One of the modern waste-to-energy technologies that have shown promising results in the treatment and disposal of wastes is microwave-induced plasma gasification. Microwave-induced plasma gasification technology (MPGT) is a relatively new and efficient technology that can turn waste from a liability into a resource for a completely circular economy while achieving zero-landfill and zero-discharge-to-sea goals. Sewage sludge and MSW can be transformed into energy and raw materials, including hydrogen produced from waste, enabling cities to plug into the newly developing hydrogen economy, and become cleaner, greener, and safer.

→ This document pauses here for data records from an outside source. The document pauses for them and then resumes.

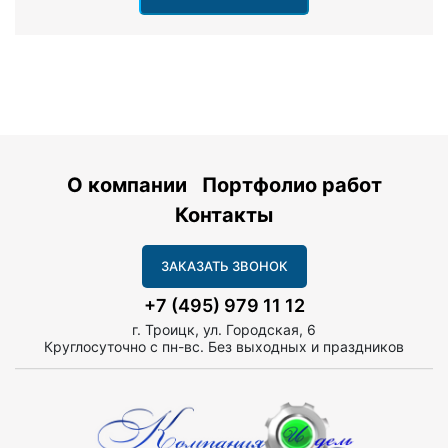
О компании
Портфолио работ
Контакты
ЗАКАЗАТЬ ЗВОНОК
+7 (495) 979 11 12
г. Троицк, ул. Городская, 6
Круглосуточно с пн-вс. Без выходных и праздников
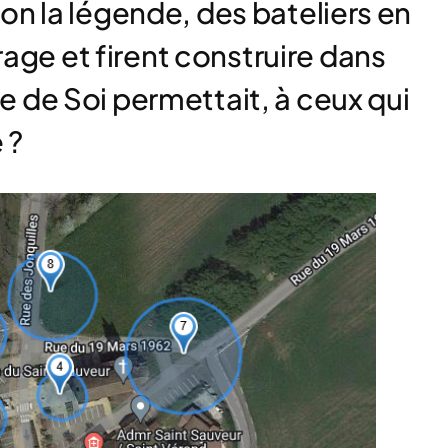
lon la légende, des bateliers en
rage et firent construire dans
te de Soi permettait, à ceux qui
 ?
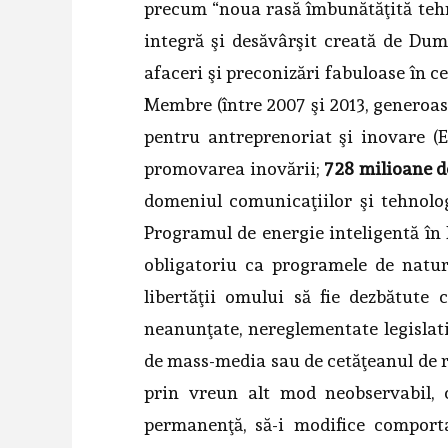
precum “noua rasă îmbunătăţită tehno
integră şi desăvârşit creată de Dum
afaceri şi preconizări fabuloase în c
Membre (între 2007 şi 2013, generoas
pentru antreprenoriat şi inovare (E
promovarea inovării;
728 milioane d
domeniul comunicaţiilor şi tehnolog
Programul de energie inteligentă în 
obligatoriu ca programele de natur
libertăţii omului să fie dezbătute 
neanunţate, nereglementate legislativ
de mass-media sau de cetăţeanul de rân
prin vreun alt mod neobservabil, 
permanenţă, să-i modifice comporta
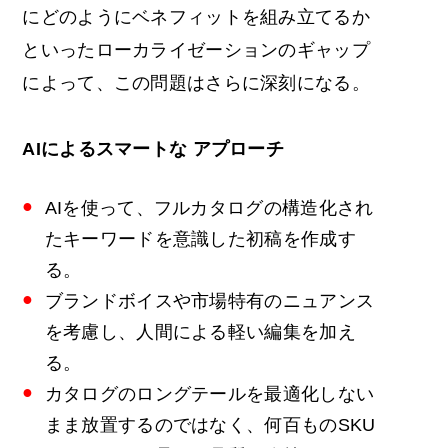
にどのようにベネフィットを組み立てるか
といったローカライゼーションのギャップ
によって、この問題はさらに深刻になる。
AIによる
スマートな
アプローチ
AIを使って、フルカタログの構造化され
たキーワードを意識した初稿を作成す
る。
ブランドボイスや市場特有のニュアンス
を考慮し、人間による軽い編集を加え
る。
カタログのロングテールを最適化しない
まま放置するのではなく、何百ものSKU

The adoption of this technology helps meet many of the United Nations’ Sustainable Development Goals including good health and well-being, clean water and sanitation, affordable and clean energy, industry, innovation, and infrastructure, sustainable cities and communities, responsible consumption and production, and climate action. Economic analysis of its implementation, which is the main objective of this project, would highlight its relevance in the modern world.